10 THINGS I LEARNED AS A ROOKIE TEAM COACH
1. It's More than Just a Robot
A FTC team is not just about building a robot and programming a few missions. Your team needs to define goals, it needs to have a business plan, members need to be able to spend time on connecting with the FIRST community, and you have to figure out how to inspire others to take up STEM as promoted by FIRST and FTC , even as you are figuring your way out as a rookie team. This just means that you need more members on the team than your typical FLL team. Also, since your team members are 7th graders or higher, they will have other commitments, and having redundancy on the team will help you get to the finish line.
2. You Need a Financial Plan
A FTC team requires a lot more money than a typical FLL team. The robot kit, the field kit, all of the motors and controllers will cost you a lot. Having a team with 9-10 people helps defray the costs. But having a business plan that allows you to raise money for the team is super critical. Fund raising is not a part time activity, so having a proper presentation, approaching sponsors and explaining why they should sponsor you (and having good business reasons as opposed to "Please help us because we are kids doing something good!") should be an important part of your business plan.
You will be ordering parts every week. Create a system that allows you to order things together as much as possible. Plan for a 5 day delay to get the parts you need for the next week. The build team has to take responsibility for ensuring that they have the parts they need every week.
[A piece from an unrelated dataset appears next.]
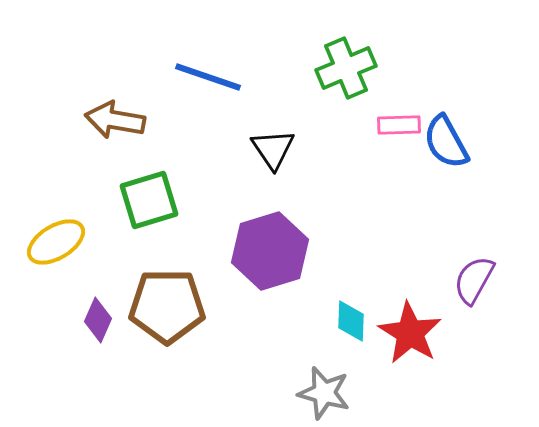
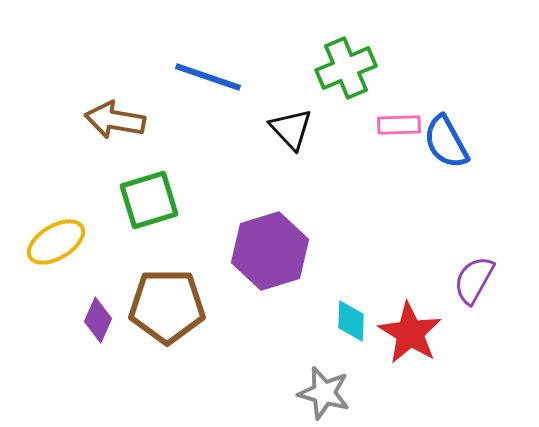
black triangle: moved 18 px right, 20 px up; rotated 9 degrees counterclockwise
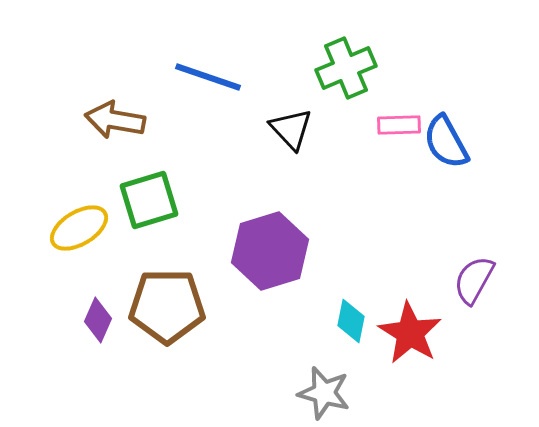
yellow ellipse: moved 23 px right, 14 px up
cyan diamond: rotated 9 degrees clockwise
3. Define Goals and Responsibilities
A large team needs members with clear roles and responsibilities. Make sure that these roles are decided at the very beginning, and that members know how to self organize and get things done.
Defining goals for every meeting and measuring yourselves against those is an important part of the learning experience for the team.
4. Important Resources
Keep track of these sites. You will need them all:
www.revrobotics.com - Electronics
www.servocity.com - Actobotics parts and a lot of things
www.pitsco.com - Tools
www.andymark.com - Motors
www.gobilda.com - Servos and tools
Your team will also need to familiarize yourself with two tools, a drill press and a band saw.
You will need to pick a kit to build a robot. There are multiple choices. We found Actobotics to be a very good solution.
5. Make an Impact
Outreach is important. It will take time. Have an adult who will own it and drive it. Outreach includes talking to other teams, meeting with experts, inspiring youngsters, mentoring other teams and making a difference in the community through systematic planned volunteering
Ally with a non-profit. A 4-H club or a 50-1 (c) that receives matching funds. It can help with your outreach, because the non profit may give you opportunities to do that, and, equally important, the parents can use tax deductible funds for FTC.
6. FTC-Friendly Programming Tools
OnBot is a perfectly good environment to write your programs the first year. Android Studio can come next year. PTC is a great tool, but focus on building a working robot first.
7. Mentors Matter
Find a mentor or multiple mentors. Starting a team is like running a startup, especially if the coach and team members have never been part of an FTC team before. It is hard, but you will learn a lot and your team members will grow faster than they possibly can, if they have joined an established team.
8. Important Tools/Things to Remember
You need to have a set of tools (Harbor freight is a good place). You need to ensure that you have at least half the playing field setup. Otherwise, it will be hard to work on the autonomous portions of the mission.
Sweat the small things. Safety glasses, regular robot inspection and weight checks will reduce the scope for surprises.
**The Engineering Notebook is extremely important and it will take a lot of your time. And it won't be popular initially. **
9. Reach Out for More Help
You can reach out to Servocity and ask them for specific help, and they will respond to you. You can also post questions on various forums and people will help you. But the biggest help you will come from teams in your neighborhood. For us, Shishir Rao from Revamped Robotics has been a willing and able supporter who has helped us every time
10. Be Patient, and Build Your Team
Team members will spend a lot of time working with each other. Do not hesitate to have some team building activities at the outset. Lay out the working rules. Respect, trust and treating others with kindness are good rules to have on a team.
Working long hours, and staying focused every weekend is what is in your future. Make it fun for everyone. You will be a better team, a longer team.
Every child is different. They learn at different rates. Respect that and help them along the way, and you will have a rewarding time doing this.